Several of his best-known cases have involved participation accounting, sometimes referred to pejoratively by studio critics as “Hollywood accounting,” in which he has defended studios against claims that producers, actors, writers, and other artists are owed more money based on the performance of a movie or TV show. In Wolf v. Walt Disney Pictures and Television, for instance, he served as lead counsel for Disney. In 2003, toward the beginning of the case, Katz secured a ruling from the trial court, confirmed in a published opinion by the Second District Court of Appeal in California, that the duty to account to a profit or revenue participant does not give rise to a fiduciary duty. “This was a landmark case in California,” Katz says, “because it ended the exposure for punitive damages that institutional players in the entertainment industry faced for nearly four decades.”
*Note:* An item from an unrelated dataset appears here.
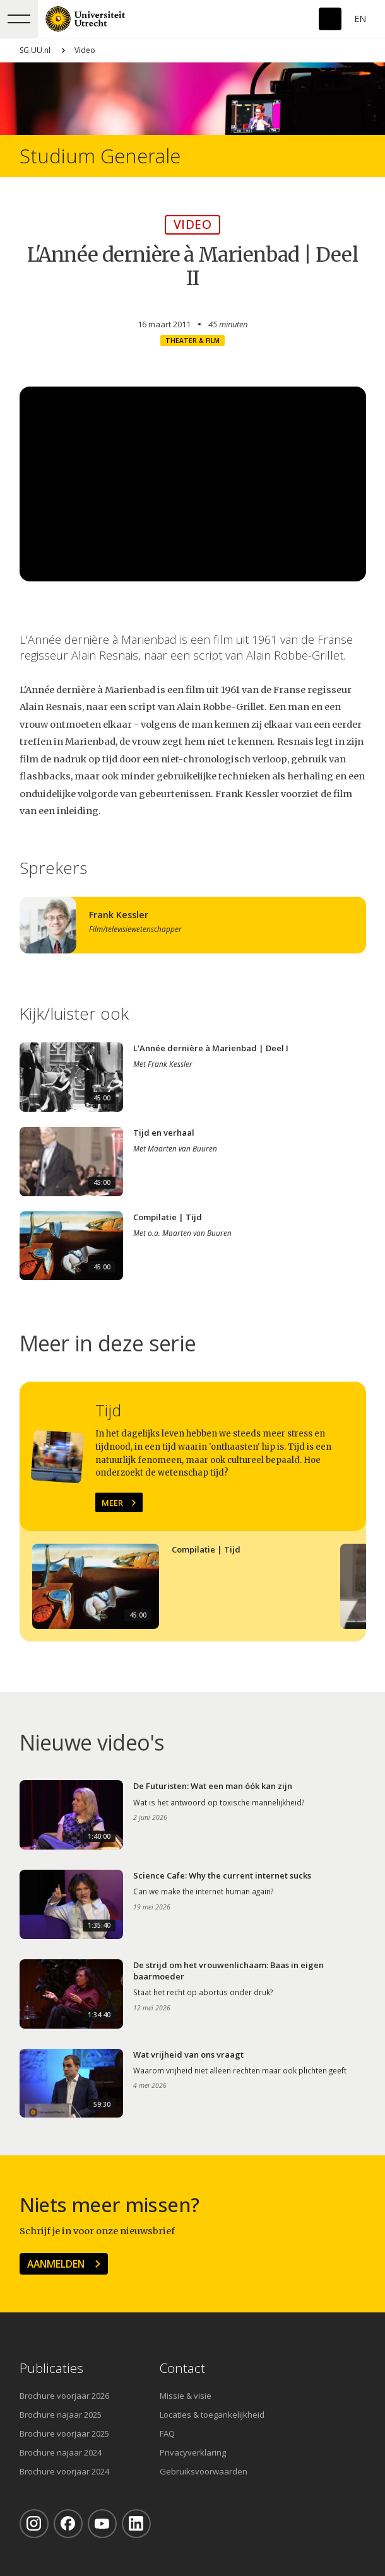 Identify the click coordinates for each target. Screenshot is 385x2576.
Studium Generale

The Wolf case stemmed from the author’s claims that he was owed more money for Disney’s merchandising of the characters he created for Who Framed Roger Rabbit?. The 2003 ruling was followed by a jury trial and an appeal, which ultimately went in Disney’s favor. After Wolf was awarded $180,000 in damages at trial (far shy of the $10 million he was seeking), Katz convinced the Court of Appeal that Disney was entitled to the return of the amounts it had mistakenly overpaid Wolf, which far outstripped Wolf’s damages award. “Be careful what you wish for,” Katz said to The Hollywood Reporter at the time. “When pressing for an accurate or more detailed accounting, a participant is just as likely to uncover an overpayment as an underpayment.” Katz has handled other participation accounting cases as well, including an eight-year battle by The Saul Zaentz Company against Miramax over profits from The English Patient.
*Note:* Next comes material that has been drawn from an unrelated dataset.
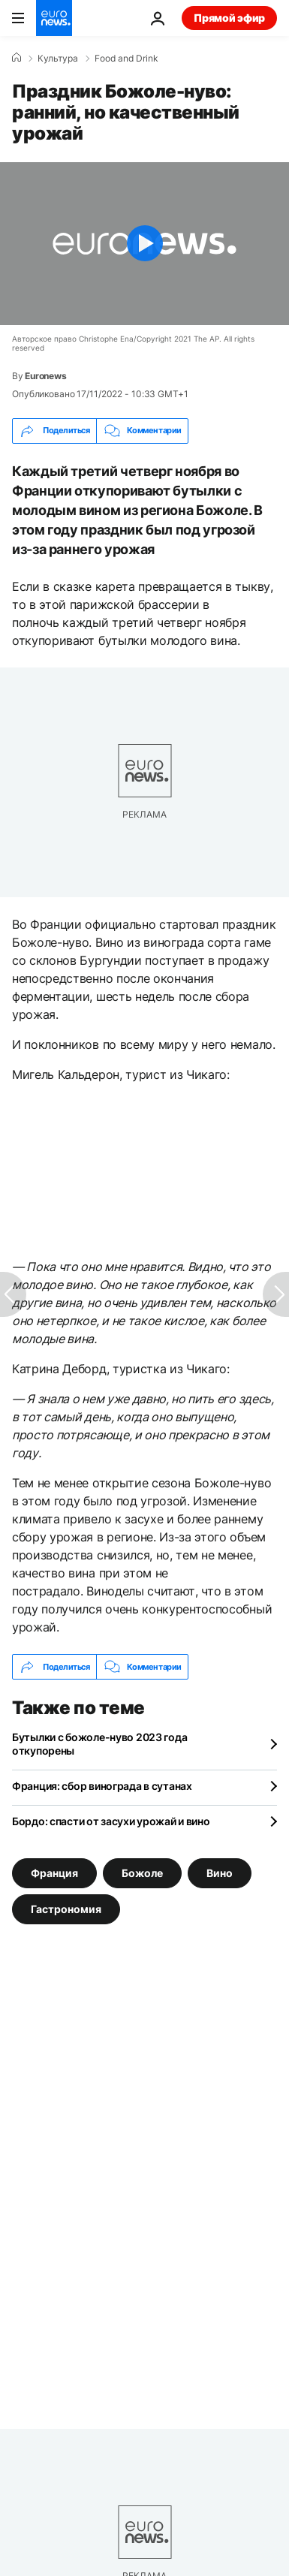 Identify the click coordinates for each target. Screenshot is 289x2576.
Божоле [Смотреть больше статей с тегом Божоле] (142, 1872)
One recent major victory was a 2012 case in which Katz served as lead counsel for dick clark productions and Red Zone Capital in a dispute against the Hollywood Foreign Press Association over rights to produce and distribute the Golden Globe Awards Show.

“It was a three-week trial over the meaning of 12 words,” says Katz, referring to a 1993 amendment to a production and distribution agreement. In the end, the federal court gave dick clark productions exactly what it was seeking: the right to license the Golden Globes to NBCUniversal indefinitely. Following an appeal in 2014, the two sides ended years of rancor with a confidential agreement.

A clip from Who Framed Roger Rabbit
Christopher Lloyd and Bob Hoskins in Who Framed Roger Rabbit (Rex Features via AP Images)

The widely publicized case represented a good example of his litigation style, Katz says. “There are two types of litigators. There are lawyers who have tough and aggressive personalities in and out of the courtroom; that style either works or doesn’t work for a particular case. Other litigators are really frustrated actors where the courtroom is the stage and it is important to adapt to the audience—the judge or jury. I like to think that I fall into the latter category.”

I view this as a combination of doing a crossword puzzle and being a quarterback. The more you can see downfield early, the better off you and your clients will be.